After a week though, it got old. It’s hard to navigate cars around giant dirty piles of melting snow. You run out of groceries. You run out of patience with cooped up kids who’ve been out of school too long. Even sending those cute kids out to play in the snow means washing and drying countless extra loads of wet snow clothes. The wonder and excitement all run their course.

A blizzard-like move

I feel like that’s kind of the season I’m in of this cross-country move. While there are plenty of wonderful things to enjoy about moving and newness, the excitement runs its course and gives way to harder realities of figuring out life here. Just like everyone warned us winter would come (and it did), the friends we turned to for seasoned wisdom warned us the hard and lonely days would come too. And for me, they have. As we wait for our ministry to take form and launch, I find myself snowed in behind a wall of loss and loneliness.

I experienced great loss in moving away from a solid community of believers who knew me and loved me. I miss fellowship with the young believers I left behind. My children miss their life-long playmates. I miss the familiar culture and way of life that I’d never branded as “Southern.” Here, almost everything feels different – the grocery stores, the roads, the small-talk, the down-time, the mom-life – the unfamiliarity is disorienting and often lonely.

Even the good changes are hard. A month after moving here my husband and I learned we’d been given the gift of a new life. We’d moved to Baltimore to birth a church and now I’d be birthing a real baby too. And this baby, makes a family of SEVEN. Heavens. All of my own insecurities and weakness really hit the fan. “Me? Lord, I’m not equipped!” I felt like crying in response. With another baby comes another level of change and challenge and the gift of recognizing once more my need for Jesus.

So here I am – new, lonely, pregnant, and facing all the same weakness and spiritual challenges that I had in Houston, here in Baltimore. I understand from the other side of the fence why just like my friends gasped over the thought of snowy winters, they gasped over the hurdle of a cross-country move. When the glamor of costly obedience wears off, what’s left isn’t as picturesque.

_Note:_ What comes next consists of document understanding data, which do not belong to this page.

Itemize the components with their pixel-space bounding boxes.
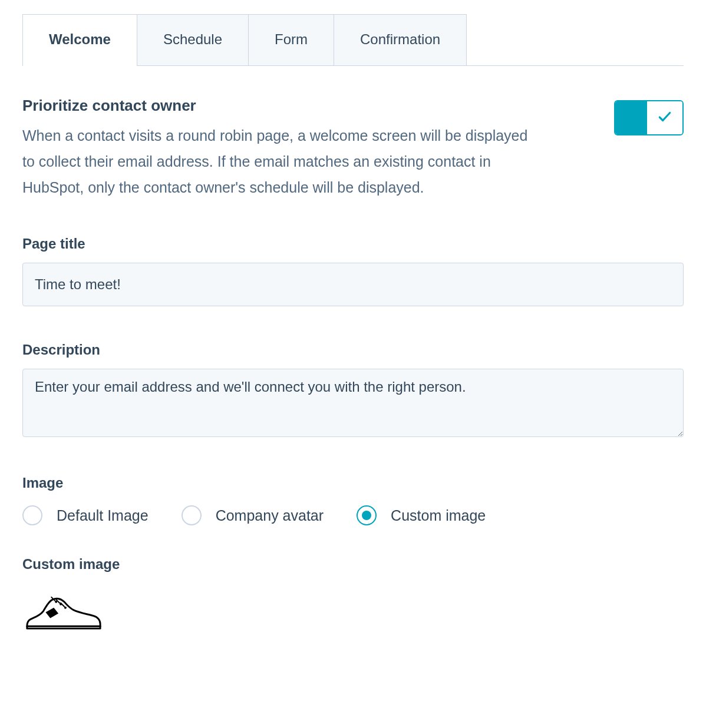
description-textarea[interactable] — [22, 369, 684, 437]
tab-form[interactable]: Form — [248, 14, 334, 65]
page-title-label: Page title — [22, 236, 684, 252]
toggle-thumb — [647, 101, 682, 134]
description-label: Description — [22, 342, 684, 358]
radio-icon — [357, 505, 377, 525]
radio-label-custom: Custom image — [391, 507, 486, 524]
radio-default-image[interactable]: Default Image — [22, 505, 149, 525]
prioritize-description: When a contact visits a round robin page… — [22, 123, 529, 200]
radio-icon — [182, 505, 202, 525]
tab-schedule[interactable]: Schedule — [137, 14, 249, 65]
prioritize-title: Prioritize contact owner — [22, 97, 529, 115]
image-radio-group: Default Image Company avatar Custom imag… — [22, 505, 684, 525]
custom-image-preview[interactable] — [22, 594, 684, 637]
radio-icon — [22, 505, 42, 525]
radio-label-default: Default Image — [57, 507, 149, 524]
tabs: Welcome Schedule Form Confirmation — [22, 14, 684, 66]
tab-confirmation[interactable]: Confirmation — [334, 14, 467, 65]
check-icon — [657, 109, 672, 127]
tab-welcome[interactable]: Welcome — [22, 14, 137, 65]
page-title-input[interactable] — [22, 263, 684, 306]
prioritize-toggle[interactable] — [614, 100, 684, 135]
radio-custom-image[interactable]: Custom image — [357, 505, 486, 525]
sneaker-icon — [22, 594, 104, 634]
toggle-track — [615, 101, 647, 134]
custom-image-label: Custom image — [22, 556, 684, 573]
image-label: Image — [22, 475, 684, 491]
radio-company-avatar[interactable]: Company avatar — [182, 505, 324, 525]
radio-label-company: Company avatar — [216, 507, 324, 524]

Why acknowledge the blizzard?

There is an immaturity in my heart that wants to hide my grief for fear of marring my witness. Elisabeth Elliot wrote “Don’t dig up in doubt what you planted in faith.” I would rather write nothing than cast the shades of sadness I feel in darkness on a decision my husband and I made in the light. But as much as I’d hate to paint a faithless picture, I’d also hate to paint costly obedience as only cheerful and rosy.

So how does one write of trials and loss without whining? How does one share from a place of grief and brokenness while fully expressing the spectrum of gratitude and joy that co-exist in trial? How could I paint the highlights of the harvest without the contours of the grim shadows of grief? I’ll admit, I don’t know the answer.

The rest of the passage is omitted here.